- Film And TV
- 24 Jan 20
Drama about Roger Ailes scandal only occasionally hits the mark...
In Bombshell, Margot Robbie plays Kayla, a composite of several women who endured sexual harassment by Fox News chairman and CEO Roger Ailes. With ambitions to be a Fox News anchor, Kayla – who describes herself as “an influencer in the Jesus space” – gets a coveted meeting with Ailes (John Lithgow). Alternately charming and unctuous, paternal and predatory, Ailes asks Kayla to stand up and show him her legs. “It’s a visual medium,” he proffers. Uncomfortable, she does so – but then he demands she raise her skirt higher. And higher. And higher.
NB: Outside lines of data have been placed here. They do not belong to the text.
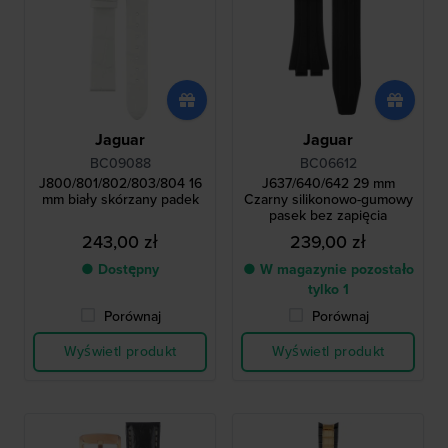
Jaguar
Jaguar
BC09088
BC06612
J800/801/802/803/804 16
J637/640/642 29 mm
mm biały skórzany padek
Czarny silikonowo-gumowy
pasek bez zapięcia
243,00 zł
239,00 zł
● Dostępny
● W magazynie pozostało
tylko 1
Porównaj
Porównaj
Wyświetl produkt
Wyświetl produkt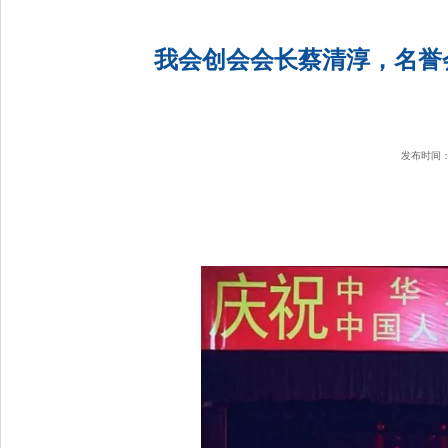
我会创会会长蔡清淳，名誉
发布时间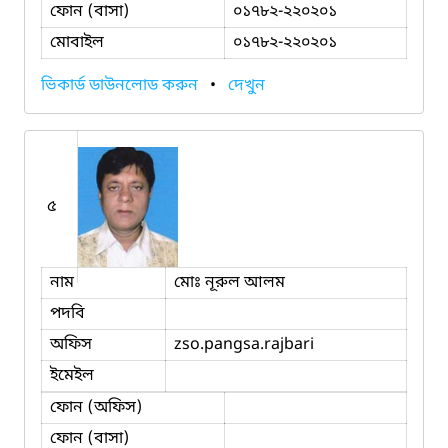
ফোন (বাসা)
০১৭৮২-২২০২০১
মোবাইল
০১৭৮২-২২০২০১
ভিকার্ড ডাউনলোড করুন
•
দেখুন
৫
নাম
মোঃ নূরুল আলম
পদবি
অফিস
zso.pangsa.rajbari
ইমেইল
ফোন (অফিস)
ফোন (বাসা)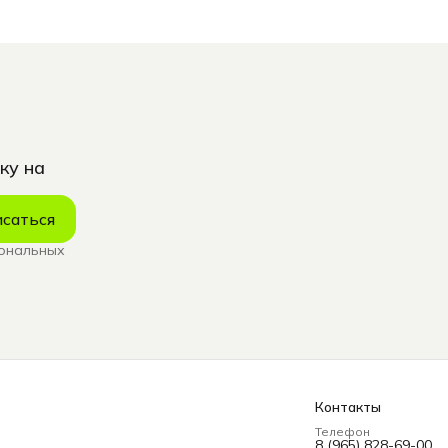
ку на
саться
сональных
Контакты
Телефон
8 (965) 828-69-00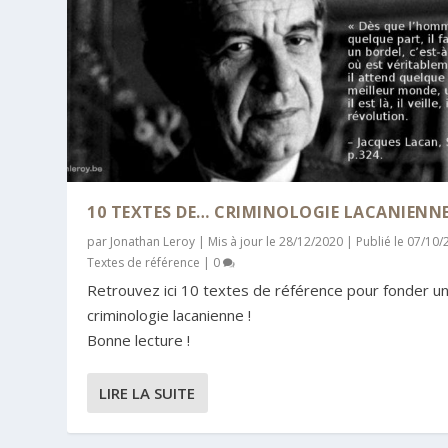
10 TEXTES DE… CRIMINOLOGIE LACANIENN
par
Jonathan Leroy
|
Mis à jour le 28/12/2020 | Publié le 07/10
Textes de référence
|
0
Retrouvez ici 10 textes de référence pour fonder u
criminologie lacanienne !
Bonne lecture !
LIRE LA SUITE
The scene is distressing and horrific, and Robbie’s face is remarkable, showing the internal struggle of a woman terrified, intimidated, violated – but also weighing up her ambitions and Ailes’ power. She’s in a lose-lose situation, and she knows it.
Bombshell has a few of these incredible moments, where women realise how powerless they are. Except, these women never speak. In fact, Bombshell is all about women facing misogyny, harassment and injustice – and never speaking to each other. As Kayla is drowning under the weight of Ailes’ harassment, Gretchen Carlson (Nicole Kidman) is fighting ageism and objectification from Ailes and her co-workers, and presenter Megyn Kelly (Charlize Theron) – who has her own history with Ailes – is surviving public attacks from Trump. Yet, the women do not interact.
This decision from comedy director Jay Roach and The Big Short co-writer Charles Randolph highlights the loneliness of a world that prevents women from communicating with and protecting each other – through competition and fear; through internalised misogyny and victim-blaming; and through the sexist dismissal of women’s complaints as frivolous gossip, manipulative attention-seeking, or hysterical over-reactions. While the cinematography and costuming capture the absurd, Barbie-blonde sheen demanded at Fox, this horrifying, ugly and all too real story could have done with less of a filter.